In this era of massive worldwide protests for social justice, the raised arm with a clenched fist has been a visible symbol of solidarity and support—a salute to express unity, as well as defiance or resistance.
So it seemed appropriate that 30 Pitt students recently had the opportunity to interview John Carlos—a man whose raised fist on an Olympic platform in Mexico City back in October 1968 caused a controversy that shook the world.
The students are in the broadcast track through Pitt’s Film and Media Studies program in the Kenneth P. Dietrich School of Arts and Sciences, under the instructor Kevin Smith. Even after the spring semester ended and they received their grades, the students continued to text and email Smith to discuss social unrest issues and broadcasting. Smith thought today’s activism presented the perfect timing, so he reached out to his cousin, a prominent AAU track coach who was mentored by Carlos, and the interview was arranged.
“History will always be the greatest educator,” said Smith.
The year 1968 had been a tumultuous one. Two proponents of peace—Martin Luther King Jr. and Robert F. Kennedy—had been assassinated and there was heightened social unrest over the Vietnam War.
Athletes Tommie Smith and John Carlos, who had won gold and bronze medals, respectively, in the 200-meter running event stepped up onto the podium wearing black socks and no shoes. Each raised a black-gloved fist during the playing of the “Star-Spangled Banner.” An outrage followed, resulting in them being kicked out of the Olympics and suspended from the U.S. team. There were no endorsements or commercial opportunities; their families even faced death threats.
“Our plight wasn’t for Black rights. Our plight was for human rights,” Carlos told the group of students via Zoom from his Atlanta home. “It just happened that Black rights fit right into the groove of what was happening, relative to humanity.”

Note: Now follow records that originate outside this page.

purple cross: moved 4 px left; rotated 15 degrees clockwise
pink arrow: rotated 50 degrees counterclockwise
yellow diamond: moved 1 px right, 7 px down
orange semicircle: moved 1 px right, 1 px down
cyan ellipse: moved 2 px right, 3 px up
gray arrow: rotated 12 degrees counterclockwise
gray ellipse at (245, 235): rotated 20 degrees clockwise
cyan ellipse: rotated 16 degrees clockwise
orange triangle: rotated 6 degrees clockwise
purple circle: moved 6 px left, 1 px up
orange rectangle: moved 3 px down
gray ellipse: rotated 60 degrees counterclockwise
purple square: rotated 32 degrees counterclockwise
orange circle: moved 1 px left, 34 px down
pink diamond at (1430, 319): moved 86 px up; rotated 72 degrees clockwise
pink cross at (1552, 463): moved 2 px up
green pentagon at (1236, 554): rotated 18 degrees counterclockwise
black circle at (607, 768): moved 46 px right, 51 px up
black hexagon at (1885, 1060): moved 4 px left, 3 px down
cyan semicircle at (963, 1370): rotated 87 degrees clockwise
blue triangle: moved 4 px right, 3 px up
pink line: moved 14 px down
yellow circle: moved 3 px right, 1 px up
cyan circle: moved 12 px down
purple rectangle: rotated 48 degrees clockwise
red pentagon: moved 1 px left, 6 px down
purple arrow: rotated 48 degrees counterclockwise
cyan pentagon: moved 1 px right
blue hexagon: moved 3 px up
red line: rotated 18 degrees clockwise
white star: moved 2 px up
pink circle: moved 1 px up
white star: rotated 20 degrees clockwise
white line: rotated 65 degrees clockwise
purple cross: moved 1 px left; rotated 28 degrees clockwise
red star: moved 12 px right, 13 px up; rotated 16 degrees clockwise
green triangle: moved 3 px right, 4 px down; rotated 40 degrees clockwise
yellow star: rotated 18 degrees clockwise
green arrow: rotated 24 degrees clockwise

Nonetheless, the pair was ostracized, as was White Australian silver medalist Peter Norman, who stood alongside them on the podium. Norman had heard Carlos and Smith discussing what they were going to do in the staging area prior to the ceremony. Carlos wore beads to illustrate lynchings. Both removed their shoes to represent poverty. Carlos asked Norman if he believed in human rights. When he responded yes and that his parents had been Salvation Army workers his whole life, Carlos pinned a human rights button on Norman’s jacket, just as he and Smith were wearing, and the three took to the field.
“Peter supported us until the day he died,” said Carlos. “He was a true man. It wasn’t about color with Peter. It was about right versus wrong.” When Norman passed away in 2006, Carlos and Smith were pallbearers at his funeral.
In the interview with Pitt students, Carlos answered wide-ranging questions.
Should athletes have a choice to advocate for social change or is it their responsibility?
“Anyone who was given a gift from God, an athlete or an entertainer, yes, it’s their responsibility and everyone’s responsibility,” answered Carlos.
Are there similarities between 1968 and today?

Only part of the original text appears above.